*** Opening of The data ***
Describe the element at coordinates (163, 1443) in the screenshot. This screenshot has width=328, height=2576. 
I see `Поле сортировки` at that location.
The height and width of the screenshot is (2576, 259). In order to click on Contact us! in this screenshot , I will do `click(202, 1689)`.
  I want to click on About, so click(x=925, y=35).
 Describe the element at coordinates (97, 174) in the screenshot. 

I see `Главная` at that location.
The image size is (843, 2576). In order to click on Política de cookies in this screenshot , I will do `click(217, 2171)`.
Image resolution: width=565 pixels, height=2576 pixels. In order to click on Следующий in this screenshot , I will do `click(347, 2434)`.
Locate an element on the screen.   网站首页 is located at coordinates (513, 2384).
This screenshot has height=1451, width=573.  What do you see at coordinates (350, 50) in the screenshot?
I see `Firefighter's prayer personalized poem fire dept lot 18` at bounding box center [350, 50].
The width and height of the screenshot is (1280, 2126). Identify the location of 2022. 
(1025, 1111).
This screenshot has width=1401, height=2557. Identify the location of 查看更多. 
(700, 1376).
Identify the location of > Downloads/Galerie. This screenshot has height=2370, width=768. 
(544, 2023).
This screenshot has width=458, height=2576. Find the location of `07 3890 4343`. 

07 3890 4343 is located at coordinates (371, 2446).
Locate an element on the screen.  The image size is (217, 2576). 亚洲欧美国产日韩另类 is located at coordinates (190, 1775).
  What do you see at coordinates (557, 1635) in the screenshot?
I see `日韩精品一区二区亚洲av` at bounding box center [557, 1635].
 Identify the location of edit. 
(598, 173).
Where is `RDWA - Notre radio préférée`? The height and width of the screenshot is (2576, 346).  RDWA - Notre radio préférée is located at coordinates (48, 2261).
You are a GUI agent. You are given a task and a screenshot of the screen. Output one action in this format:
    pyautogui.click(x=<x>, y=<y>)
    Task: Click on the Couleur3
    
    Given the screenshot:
*** Close of The data ***
**Exercise description**
The listing above has to be repeated exactly, down to the last line.

**Answer space**
Describe the element at coordinates (163, 1443) in the screenshot. This screenshot has width=328, height=2576. 
I see `Поле сортировки` at that location.
The height and width of the screenshot is (2576, 259). In order to click on Contact us! in this screenshot , I will do `click(202, 1689)`.
  I want to click on About, so click(x=925, y=35).
 Describe the element at coordinates (97, 174) in the screenshot. 

I see `Главная` at that location.
The image size is (843, 2576). In order to click on Política de cookies in this screenshot , I will do `click(217, 2171)`.
Image resolution: width=565 pixels, height=2576 pixels. In order to click on Следующий in this screenshot , I will do `click(347, 2434)`.
Locate an element on the screen.   网站首页 is located at coordinates (513, 2384).
This screenshot has height=1451, width=573.  What do you see at coordinates (350, 50) in the screenshot?
I see `Firefighter's prayer personalized poem fire dept lot 18` at bounding box center [350, 50].
The width and height of the screenshot is (1280, 2126). Identify the location of 2022. 
(1025, 1111).
This screenshot has width=1401, height=2557. Identify the location of 查看更多. 
(700, 1376).
Identify the location of > Downloads/Galerie. This screenshot has height=2370, width=768. 
(544, 2023).
This screenshot has width=458, height=2576. Find the location of `07 3890 4343`. 

07 3890 4343 is located at coordinates (371, 2446).
Locate an element on the screen.  The image size is (217, 2576). 亚洲欧美国产日韩另类 is located at coordinates (190, 1775).
  What do you see at coordinates (557, 1635) in the screenshot?
I see `日韩精品一区二区亚洲av` at bounding box center [557, 1635].
 Identify the location of edit. 
(598, 173).
Where is `RDWA - Notre radio préférée`? The height and width of the screenshot is (2576, 346).  RDWA - Notre radio préférée is located at coordinates (48, 2261).
You are a GUI agent. You are given a task and a screenshot of the screen. Output one action in this format:
    pyautogui.click(x=<x>, y=<y>)
    Task: Click on the Couleur3
    
    Given the screenshot:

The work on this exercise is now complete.